The book starts out on a vicious note. Donald Barshter just beat his wife to death on page one. He says he didn’t mean to do it, but he did mean to shove her body in the closet and leave town. He leaves behind his old life as an insurance salesman and runs to Buffalo, New York, because it’s nearby and no one knows him. He decides to join the local Mafia, or rather get their attention. He empties out his bank accounts, changes his name to Nat Crowley, and starts spending money and starting fights in downtown Buffalo. I hate the guy, but I must read everything from his first-person perspective. He gets the attention of the local police first for beating up a tourist in a dive bar, but then he meets a local hitman named Quince who sets him up to meet the Big Boss Baron. Baron gives him a job in another dive bar serving beer, and then he meets a woman named Anne. They start to date each other, but they’re unhappy. I should also mention that Nat pays a hotel maid, Brenda, to be a prostitute, but she’s the only one that really survives in this story. Mainly, because the author forgot about her. Don/Nat works for Baron as a bartender but he’s unhappy. When Baron asks him to go kill someone in New York City, he’s unhappy about it, so he calls Quince. The two of them plan out and murder Baron and all of his men to take over the Buffalo Mafia. It works. It’s also the big climax of the book because now Nat, everyone knows him as Nat by this point, gets a big office in a big building, spends his days looking busy, and makes big bucks. He’s still unhappy. There is not a single cheerful moment in this story. I know it’s supposed to be a “crime doesn’t pay” morality play, but I’m too depressed to notice it. I’ll cut to the ending. First, Nat and Anne go to Las Vegas to be unhappy together. Some guy from Donald’s old life recognizes him and both Nat and Anne investigate. He’s just some old loser from Connecticut that got insurance from Donald, or something insignificant. Anne takes a “shopping trip to New York” but really, she uncovers the murder of Don Barshter’s wife.
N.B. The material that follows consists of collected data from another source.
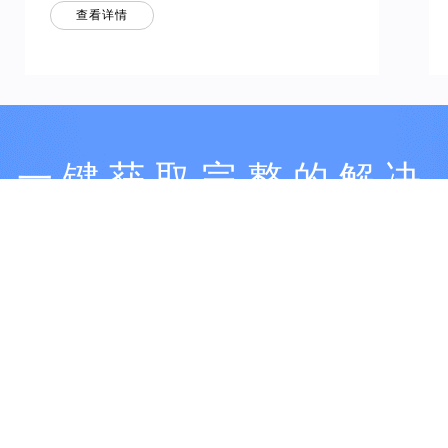
制。同时，结合能耗管理平台，确保空调节能、新风
查看详情
系统自动运行，既提升居住客户舒适度，又有效减少
能源消耗。客户满意度提升5%以上，节能率达到
15%以上。
一键获取完整的解决
方案服务
专业的、领先的物联网产品解决方案帮您实现业务的爆发式增长
联系我们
She extorts Nat for money by saying that she gave the evidence to a lawyer who will call the FBI if she doesn’t call every day. Nat kills her. Then he empties out his bank accounts and gets on the first train to Cincinnati to start it all over again. Nobody learned anything and I still hate Donald/Nat as much as when the book started.
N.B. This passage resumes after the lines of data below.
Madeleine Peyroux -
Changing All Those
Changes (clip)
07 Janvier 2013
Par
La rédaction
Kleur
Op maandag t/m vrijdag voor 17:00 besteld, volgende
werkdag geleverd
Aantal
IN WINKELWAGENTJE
I think the only good thing about this book is that’s short: 187 pages. Block’s writing style is crisp and to the point, and this is his very first novel. Ever. From all the praise and accolades on the book covers and interviews, I can tell he’s got a fan-base. But none of that praise is for Sinner Man. It’s all for his later, more refined work. I am also aware that gangster life is brutal and vengeful. To that I say that Nat is an impulsive man that doesn’t think past his own anger. He beats the women in his life without a second thought. He doesn’t want to kill the guy that Baron, the mob boss, wants dead because he doesn’t want to be a killer (too late for that, pal). But then as soon as Quince says, “Let’s kill Baron instead,” Nat’s all for it. How did Nat think he was going to get ahead in the Mafia? Being the best salesman? This is America! Even the underworld hates to encourage hard workers! The only reoccurring motivation to Nat’s behavior is he’s unhappy, so he indulges himself, or he blindly follows someone’s orders, gets more money, and is then unhappy again. And he takes his violent frustrations out on his women. It sounds like clinical depression to me.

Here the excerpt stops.